_EXERCISE BRIEF_. For each line below that holds "porque", return the line as it stands.

(Records from a collection)

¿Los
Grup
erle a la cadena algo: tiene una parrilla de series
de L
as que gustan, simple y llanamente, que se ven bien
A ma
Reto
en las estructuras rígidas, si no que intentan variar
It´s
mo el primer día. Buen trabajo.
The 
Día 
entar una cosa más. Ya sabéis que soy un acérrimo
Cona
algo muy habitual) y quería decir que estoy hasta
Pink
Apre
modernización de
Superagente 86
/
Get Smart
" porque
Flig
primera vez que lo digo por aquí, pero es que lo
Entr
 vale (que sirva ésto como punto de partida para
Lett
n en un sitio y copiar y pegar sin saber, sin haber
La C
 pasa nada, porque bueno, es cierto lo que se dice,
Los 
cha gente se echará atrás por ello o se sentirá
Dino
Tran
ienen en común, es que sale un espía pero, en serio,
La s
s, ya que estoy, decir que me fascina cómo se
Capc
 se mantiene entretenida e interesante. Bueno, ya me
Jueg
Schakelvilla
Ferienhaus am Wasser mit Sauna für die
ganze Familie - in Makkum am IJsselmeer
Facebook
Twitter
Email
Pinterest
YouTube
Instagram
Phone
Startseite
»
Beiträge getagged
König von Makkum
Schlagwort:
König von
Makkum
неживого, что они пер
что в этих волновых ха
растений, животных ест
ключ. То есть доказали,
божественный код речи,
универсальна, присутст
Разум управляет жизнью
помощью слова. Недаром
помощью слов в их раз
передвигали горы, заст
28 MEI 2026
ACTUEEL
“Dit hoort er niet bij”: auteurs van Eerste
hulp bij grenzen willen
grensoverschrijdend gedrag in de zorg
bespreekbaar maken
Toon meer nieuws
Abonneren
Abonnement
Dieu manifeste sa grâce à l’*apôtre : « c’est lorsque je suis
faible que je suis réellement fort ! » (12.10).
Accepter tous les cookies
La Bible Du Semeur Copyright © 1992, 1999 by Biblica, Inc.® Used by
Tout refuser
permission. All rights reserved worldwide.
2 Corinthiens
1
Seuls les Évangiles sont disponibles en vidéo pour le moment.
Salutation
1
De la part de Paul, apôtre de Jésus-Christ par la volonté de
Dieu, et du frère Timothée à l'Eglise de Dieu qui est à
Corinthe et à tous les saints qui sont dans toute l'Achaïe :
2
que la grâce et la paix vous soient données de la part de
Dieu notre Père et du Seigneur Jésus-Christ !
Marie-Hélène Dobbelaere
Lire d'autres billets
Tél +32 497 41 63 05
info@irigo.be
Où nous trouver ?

_FINISHED EXERCISE_.
" porque
 pasa nada, porque bueno, es cierto lo que se dice,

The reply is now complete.